We hadn’t been
residents in Sanawari for more than three months when Big E, my boss asked me
to attend the funeral of his nephew. I had no idea of the tie-up at the time,
but there was a young woman who regularly came to see Mama Baraka and sometimes
the pair visited us for tea or coffee. Mama Baraka seemed to be taking this
young woman under her wing and showing her every kindness. Usually the young
woman had a handsome, well-mannered little boy called James with her, and Mama
Baraka introduced her us to as Mama James. Mama James was the wife of Big E’s
nephew and part of the reason Mama Baraka was being nice to her was because
Mama James’ husband was dying from complications associated with HIV. It’s important to understand that Mama James
was of the Chugga tribe, from the Kilimanjaro region, and she had married into
a Maasai family.
If all that’s difficult to figure out,
maybe this will help: Big E and Mama Baraka are husband and wife. The deceased
is Big E’s nephew and his wife/widow is Mama James. James is their son.

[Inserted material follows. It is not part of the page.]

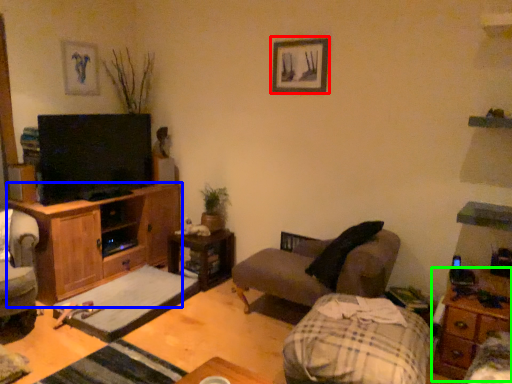 Question: Considering the real-world distances, which object is farthest from picture frame (highlighted by a red box)? cabinetry (highlighted by a blue box) or nightstand (highlighted by a green box)?

Choices:
 (A) cabinetry
 (B) nightstand

Answer: (B)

The funeral was held in the open air at
the deceased’s home place and luckily Mags had Missy, our American co-worker,
with her because the men sat apart, from the women. There was nothing to sit
on, just the bare ground. As a spectacle, the women looked beautiful in their multi-coloured
kangas, from casual observation, there were no two kangas the same. Big E
thoughtfully assigned a young man to me who could speak English, he was to sit
with me and explain what was going on. Mags and Missy had no such luxury so they
just followed the lead of the other women. There were more than two hundred attending
the funeral.
The crowd was sitting down and I could see
the casket sitting there in the near distance. A man dressed in a western suit
stood up and suggested to the congregation that we sing a hymn, and I was
surprised that many people carried hymn books with them. My guide was one of them
and he shared it with me, which was nice, but I couldn’t speak Swahili let
alone read and sing at the same time! My guide whispered to me that the pastor
hadn’t arrived to perform the ceremony. We sat and sang intermittently for two
hours, during which time my guide told me that he was an evangelist and could actually
perform the service.
I suggested that he offer his services,
but he shied away from the idea, he was hesitant and didn’t feel he should
interfere. I was still in NZ mode, not used to just sitting around, but waiting
was something I had to learn to cope with and as time went on I learned the
value of patience. After two hours and a little of my coxing, my guide prepared
himself and stood up to approach the deceased’s family, but right then, the
pastor arrived! Apparently he had forgotten all about the funeral! It was a
long service, none of which I understood with any certainty but I picked up the
word ‘historia’ when several people spoke about the deceased’s history and the eulogies
were lengthy. I wasn’t alone in getting a sore bum!
The service complete, it was time to pay
our respects by filing past the casket. The women went first and many of them
wailed as they did so, which gave me goosebumps. It was a new experience for
me. There was no undertaker, a local carpenter had built the casket and women
family members had prepared and dressed the body. Cotton wool was packed in his
mouth, probably to keep his jaw in place, and cotton wool was also in his
nostrils. There was a jar of perfume sitting at the head of the casket,
balanced on the corner to mitigate the smell from inside the casket. After
everyone had passed by, four young men sealed the casket and several others
helped carry it the short distance to the prepared grave. After a short
interment ceremony, the casket was lowered and several youths took turns in
filling the grave. Some women decorated it with purple bougainvillea flowers.
Some days later, Mama James came to us
wanting to give me a zawadi, a gift. Her husband had been a safari driver and
he had two books, one on East African mammal identification and the other on
bird identification. She told us that she needed money and had brought the
books along to sell. I knew the books, had looked at them many times in Kase
Bookshop in Arusha, and I wanted them. I bought the books from her and paid the
shop price because I felt sorry for her circumstances. She wrote inside the
cover of each book that it was a zawadi from her, even though I had paid for
them, but actually, I did consider them a zawadi because she had parted with
something special that had belonged to her late husband!
Mama Baraka told me later that day, Big
E’s sister, had thrown Mama James out of her house! The house belonged to Mama James’
husband, bought and paid for, but because she was a Chugga, her mother-in-law
insisted she had no claim to it! Mama Baraka was angry about the situation but
Big E was siding with his sister, despite promising the dead man on his
deathbed that he would look after the interests of Mama James! Clearly, he
wasn’t keeping his promise!
The Chugga people are recognised by other
tribes as being shrewd, good with money and expert business people. Mama James
was no different. There was a tiny triangle of land where the road forked, not
one hundred yards from where we lived. She squatted on this land and scalped
half a meter of clay from the surface to make mud bricks. She used the money
from the books she gave me to pay a builder, and she scrounged second-hand materials,
a window, a door and some used sheets of roofing iron. I helped her with the
last five sheets of roofing iron to finish her single-room house.
But she wasn’t at all secretive about her
challenge to her mother-in-law and her desire to have her house returned! Big E
banned her from visiting Mama Baraka!